Southern Pacific Railroad Depot - Monroe, Oregon
N 44° 19.175 W 123° 17.910
10T E 476196 N 4907412
Quick Description: According to a Benton County Context statement written in 1985, the Monroe Station may be significant as the only remaining example of a railroad station in Benton County outside of Corvallis.
Location: Oregon, United States
Date Posted: 2/14/2009 8:29:11 PM
Waymark Code: WM5V5Y
Published By: PFF
In about 1963, the passenger section of the building was demolished, leaving the freight section standing. The station was moved on March 11, 2007 from the property of the agricultural chemical company Wilbur-Ellis. The facility was once owned by the Willamette Seed & Grain Company. It is now about ¼ mile north along the same southern Pacific branch line railroad to a position at the intersection of North 5th Street (SR 99W) at Ash Street; see this video clip of the move - (visit link
) From the web site of Historic Preservation Northwest (visit link
) is derived this excerpt from a condition assessment report they prepared in 2006 - (visit link
The history we have comes from three major sources: The Historic Context Statement for Benton County written in 1985 by Mary Weber and Kathy Schutt, The Southern Pacific in Oregon written by Ed Austin and Tom Dill in 1987, and Stations West, The Story of Oregon Railways, by Edwin Culp in 1982. In 1908, Stephen Carver’s Corvallis & Alsea River Railroad Company extended railroad tracks thirty miles south from Corvallis to Monroe, Alpine and Glenbrook. Originally he intended the railroad to continue to Alsea and on to the Pacific Coast; however, the Panic of 1909 prevented Carver from securing adequate credit to complete the railroad in this way. In 1911, Alvadore Welch purchased the line from Carver and renamed it the Portland, Eugene & Eastern Railroad Company. Welch also procured the streetcar systems of Salem, Albany, West Linn and Eugene with the bold idea of using these lines as the nucleus for an electric railroad between Portland and San Francisco. This plan, however, never came to fruition, and in 1912, Welch sold the line to the Southern Pacific.

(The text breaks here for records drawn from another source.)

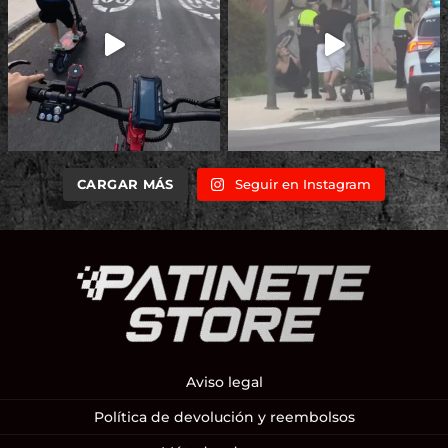
CARGAR MÁS
Seguir en Instagram
Aviso legal
Política de devolución y reembolsos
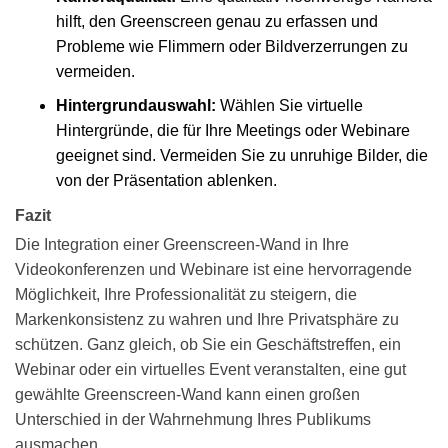
hilft, den Greenscreen genau zu erfassen und
Probleme wie Flimmern oder Bildverzerrungen zu
vermeiden.
Hintergrundauswahl:
Wählen Sie virtuelle
Hintergründe, die für Ihre Meetings oder Webinare
geeignet sind. Vermeiden Sie zu unruhige Bilder, die
von der Präsentation ablenken.
Fazit
Die Integration einer
Greenscreen-Wand
in Ihre
Videokonferenzen und Webinare ist eine hervorragende
Möglichkeit, Ihre Professionalität zu steigern, die
Markenkonsistenz zu wahren und Ihre Privatsphäre zu
schützen. Ganz gleich, ob Sie ein Geschäftstreffen, ein
Webinar oder ein virtuelles Event veranstalten, eine gut
gewählte Greenscreen-Wand kann einen großen
Unterschied in der Wahrnehmung Ihres Publikums
ausmachen.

Southern Pacific’s acquisition likely led to the construction of the current station around 1912, though Stations West notes that the station was used as a “train order station” from 1915 to 1960. The station is a standard Southern Pacific general issue design. Identical stations were constructed along the route. The station originally consisted of a passenger station, restrooms, and a ticket agent’s counter in the southern third of the building and a baggage room in the northern two-thirds of the building. According to The Southern Pacific in Oregon, with the absence of the expected Red Electric traffic, on the route from Corvallis to Transfer (near Eugene), the Monroe Station “was never particularly busy.” Initially passenger service was offered daily between Corvallis and Eugene (via Transfer and Blair). Furthermore, a “way-freight” took three trips weekly over the line. By 1924, service on the line from Corvallis to Transfer had been reduced to one tri-weekly mixed (passenger and freight) train.
In 1932, following the demise of the Red Electric service to Corvallis, the SP abandoned all service between Cheshire and Transfer (both south of Monroe) and the rails were removed in 1936. Traffic continued to decline, and in 1958, the SP abandoned the track south from Monroe to Cheshire, leaving only the line from Corvallis to Monroe and Alpine Junction to Dawson in service. Shortly after 1963, Southern Pacific tore down the dilapidated passenger third of the station leaving the baggage portion of the building intact. By 1980, the Monroe-Dawson local, running out of Corvallis, made three trips per week to the mill in Dawson, while Monroe had seen the last of its regular shippers. Today, the remaining portion of the Monroe Station is used as a warehouse for fertilizer by Wilbur-Ellis, an international marketer and distributor of agricultural and industrial products. According to a Benton County Context statement written in 1985, the Monroe Station may be significant as the only remaining example of a railroad station in Benton County outside of Corvallis.